Below are records; reproduce exactly the lines from the one that has "five minutes." through the one that has "Most recipes online", ends included, and nothing more.

#### SUPPLIED RECORDS:
::::::

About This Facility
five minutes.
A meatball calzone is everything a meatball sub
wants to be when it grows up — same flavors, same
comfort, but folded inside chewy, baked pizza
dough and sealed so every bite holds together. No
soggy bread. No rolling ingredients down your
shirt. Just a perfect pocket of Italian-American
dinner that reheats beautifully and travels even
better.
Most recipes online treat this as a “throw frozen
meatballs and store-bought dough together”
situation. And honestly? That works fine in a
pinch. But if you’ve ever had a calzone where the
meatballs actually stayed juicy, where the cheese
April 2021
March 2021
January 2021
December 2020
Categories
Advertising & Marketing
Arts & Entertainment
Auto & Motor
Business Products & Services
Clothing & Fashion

::::::

#### EXERCISE ANSWER:
five minutes.
A meatball calzone is everything a meatball sub
wants to be when it grows up — same flavors, same
comfort, but folded inside chewy, baked pizza
dough and sealed so every bite holds together. No
soggy bread. No rolling ingredients down your
shirt. Just a perfect pocket of Italian-American
dinner that reheats beautifully and travels even
better.
Most recipes online treat this as a “throw frozen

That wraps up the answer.